▸ Work required
Repeat verbatim the lines of the data below, beginning with the line containing "Look at this image. Mask anything" and continuing to the end.
*** Begin section ***
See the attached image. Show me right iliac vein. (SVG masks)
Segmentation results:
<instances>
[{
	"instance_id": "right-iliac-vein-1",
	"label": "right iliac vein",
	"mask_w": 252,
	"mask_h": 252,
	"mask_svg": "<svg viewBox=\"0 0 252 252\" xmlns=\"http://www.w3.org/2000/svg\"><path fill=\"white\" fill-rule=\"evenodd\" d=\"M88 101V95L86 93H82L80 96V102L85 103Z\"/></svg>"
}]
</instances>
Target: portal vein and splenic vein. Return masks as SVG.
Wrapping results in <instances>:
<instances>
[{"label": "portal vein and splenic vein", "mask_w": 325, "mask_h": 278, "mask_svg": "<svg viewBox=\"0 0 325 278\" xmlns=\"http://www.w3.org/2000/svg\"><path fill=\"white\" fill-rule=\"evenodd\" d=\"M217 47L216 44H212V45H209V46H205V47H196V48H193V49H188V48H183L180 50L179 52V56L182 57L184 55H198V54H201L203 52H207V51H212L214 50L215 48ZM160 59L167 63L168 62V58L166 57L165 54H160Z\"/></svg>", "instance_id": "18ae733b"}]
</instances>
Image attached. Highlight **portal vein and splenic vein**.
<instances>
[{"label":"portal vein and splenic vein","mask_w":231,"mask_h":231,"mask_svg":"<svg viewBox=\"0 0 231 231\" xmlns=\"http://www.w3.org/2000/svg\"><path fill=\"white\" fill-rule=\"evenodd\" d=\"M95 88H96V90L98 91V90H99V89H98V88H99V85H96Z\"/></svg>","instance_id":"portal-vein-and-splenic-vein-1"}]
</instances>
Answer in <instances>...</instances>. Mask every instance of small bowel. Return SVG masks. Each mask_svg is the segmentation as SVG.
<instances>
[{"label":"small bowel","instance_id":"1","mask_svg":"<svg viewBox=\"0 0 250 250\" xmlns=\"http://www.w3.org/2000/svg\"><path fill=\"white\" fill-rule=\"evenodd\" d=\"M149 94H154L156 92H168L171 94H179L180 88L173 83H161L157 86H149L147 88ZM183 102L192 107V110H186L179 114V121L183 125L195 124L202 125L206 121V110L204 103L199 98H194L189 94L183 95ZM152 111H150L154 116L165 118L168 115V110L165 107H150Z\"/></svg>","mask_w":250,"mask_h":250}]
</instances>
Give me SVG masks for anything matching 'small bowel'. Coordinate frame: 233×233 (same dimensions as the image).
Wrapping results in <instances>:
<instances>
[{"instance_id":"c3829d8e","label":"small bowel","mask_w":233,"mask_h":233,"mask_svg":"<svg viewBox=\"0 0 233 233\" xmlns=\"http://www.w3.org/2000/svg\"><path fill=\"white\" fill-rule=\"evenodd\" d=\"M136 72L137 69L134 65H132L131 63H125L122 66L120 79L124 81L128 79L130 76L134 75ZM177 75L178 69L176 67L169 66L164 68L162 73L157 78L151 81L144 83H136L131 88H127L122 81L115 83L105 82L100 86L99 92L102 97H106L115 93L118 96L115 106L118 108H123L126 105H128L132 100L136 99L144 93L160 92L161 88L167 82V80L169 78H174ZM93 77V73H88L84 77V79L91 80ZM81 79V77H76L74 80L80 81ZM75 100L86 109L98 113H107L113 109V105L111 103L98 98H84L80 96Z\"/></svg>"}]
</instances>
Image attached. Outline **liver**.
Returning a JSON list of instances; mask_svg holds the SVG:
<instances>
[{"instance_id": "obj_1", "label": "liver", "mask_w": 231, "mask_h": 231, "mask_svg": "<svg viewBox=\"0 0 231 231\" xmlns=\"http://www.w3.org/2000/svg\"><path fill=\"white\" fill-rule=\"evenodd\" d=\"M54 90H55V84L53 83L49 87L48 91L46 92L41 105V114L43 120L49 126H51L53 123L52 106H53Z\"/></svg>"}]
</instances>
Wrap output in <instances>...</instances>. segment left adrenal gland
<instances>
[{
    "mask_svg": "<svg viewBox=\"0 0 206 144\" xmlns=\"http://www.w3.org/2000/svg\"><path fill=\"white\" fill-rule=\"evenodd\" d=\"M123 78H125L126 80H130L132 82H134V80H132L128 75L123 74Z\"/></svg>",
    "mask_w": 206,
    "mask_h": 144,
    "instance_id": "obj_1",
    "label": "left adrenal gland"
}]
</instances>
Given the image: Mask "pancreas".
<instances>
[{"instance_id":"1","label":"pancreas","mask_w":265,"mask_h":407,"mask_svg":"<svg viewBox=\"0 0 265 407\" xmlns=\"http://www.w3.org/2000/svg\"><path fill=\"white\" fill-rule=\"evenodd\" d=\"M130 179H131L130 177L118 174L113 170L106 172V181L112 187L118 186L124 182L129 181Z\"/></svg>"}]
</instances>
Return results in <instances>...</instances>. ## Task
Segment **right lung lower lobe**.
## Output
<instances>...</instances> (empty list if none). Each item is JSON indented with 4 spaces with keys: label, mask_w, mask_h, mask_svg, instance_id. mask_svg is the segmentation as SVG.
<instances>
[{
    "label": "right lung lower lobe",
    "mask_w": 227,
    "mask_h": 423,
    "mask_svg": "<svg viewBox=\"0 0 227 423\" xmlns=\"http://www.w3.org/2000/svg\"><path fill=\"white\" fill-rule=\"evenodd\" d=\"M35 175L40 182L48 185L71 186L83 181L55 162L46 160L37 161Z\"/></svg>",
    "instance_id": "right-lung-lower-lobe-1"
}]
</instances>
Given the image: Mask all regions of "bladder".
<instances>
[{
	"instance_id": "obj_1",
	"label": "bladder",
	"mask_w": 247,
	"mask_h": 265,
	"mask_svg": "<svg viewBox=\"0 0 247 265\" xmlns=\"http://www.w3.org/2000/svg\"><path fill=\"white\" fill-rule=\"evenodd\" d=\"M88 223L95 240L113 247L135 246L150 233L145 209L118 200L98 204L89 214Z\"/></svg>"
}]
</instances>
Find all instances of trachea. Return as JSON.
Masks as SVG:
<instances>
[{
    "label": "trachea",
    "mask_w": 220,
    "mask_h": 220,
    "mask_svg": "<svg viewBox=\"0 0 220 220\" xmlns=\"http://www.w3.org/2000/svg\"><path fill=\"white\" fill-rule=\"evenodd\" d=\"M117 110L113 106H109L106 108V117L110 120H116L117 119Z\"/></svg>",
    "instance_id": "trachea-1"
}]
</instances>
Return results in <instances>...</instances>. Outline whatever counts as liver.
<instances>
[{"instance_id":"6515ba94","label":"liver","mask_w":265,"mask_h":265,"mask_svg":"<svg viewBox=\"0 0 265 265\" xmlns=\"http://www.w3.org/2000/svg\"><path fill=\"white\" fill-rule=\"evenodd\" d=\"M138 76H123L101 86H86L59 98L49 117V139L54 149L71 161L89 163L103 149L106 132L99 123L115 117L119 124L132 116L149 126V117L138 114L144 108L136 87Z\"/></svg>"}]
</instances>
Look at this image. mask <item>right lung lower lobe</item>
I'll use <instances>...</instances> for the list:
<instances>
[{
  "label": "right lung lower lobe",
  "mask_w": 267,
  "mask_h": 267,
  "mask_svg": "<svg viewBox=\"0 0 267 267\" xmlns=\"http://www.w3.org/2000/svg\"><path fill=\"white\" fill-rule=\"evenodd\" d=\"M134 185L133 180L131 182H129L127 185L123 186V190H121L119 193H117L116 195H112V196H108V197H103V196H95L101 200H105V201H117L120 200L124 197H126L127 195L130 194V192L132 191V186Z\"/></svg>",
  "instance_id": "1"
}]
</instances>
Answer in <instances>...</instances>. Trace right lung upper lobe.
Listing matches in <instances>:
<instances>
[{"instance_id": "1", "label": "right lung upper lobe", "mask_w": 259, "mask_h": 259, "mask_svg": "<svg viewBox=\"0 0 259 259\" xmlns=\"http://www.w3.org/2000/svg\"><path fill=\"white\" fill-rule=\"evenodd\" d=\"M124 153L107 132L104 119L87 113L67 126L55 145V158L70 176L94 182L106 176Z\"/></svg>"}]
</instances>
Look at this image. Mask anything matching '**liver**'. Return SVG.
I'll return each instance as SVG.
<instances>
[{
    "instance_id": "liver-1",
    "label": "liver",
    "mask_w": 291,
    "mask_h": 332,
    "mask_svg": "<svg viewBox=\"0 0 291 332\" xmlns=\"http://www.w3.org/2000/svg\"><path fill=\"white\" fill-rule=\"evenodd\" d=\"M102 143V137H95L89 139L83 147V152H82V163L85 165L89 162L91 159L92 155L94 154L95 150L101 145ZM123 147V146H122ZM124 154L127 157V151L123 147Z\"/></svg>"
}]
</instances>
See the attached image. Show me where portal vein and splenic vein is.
*** End section ***
▸ Response area
Look at this image. Mask anything matching '**liver**'. Return SVG.
I'll return each instance as SVG.
<instances>
[{
    "instance_id": "liver-1",
    "label": "liver",
    "mask_w": 291,
    "mask_h": 332,
    "mask_svg": "<svg viewBox=\"0 0 291 332\" xmlns=\"http://www.w3.org/2000/svg\"><path fill=\"white\" fill-rule=\"evenodd\" d=\"M102 143V137H95L89 139L83 147V152H82V163L85 165L89 162L91 159L92 155L94 154L95 150L101 145ZM123 147V146H122ZM124 154L127 157V151L123 147Z\"/></svg>"
}]
</instances>
See the attached image. Show me where portal vein and splenic vein is.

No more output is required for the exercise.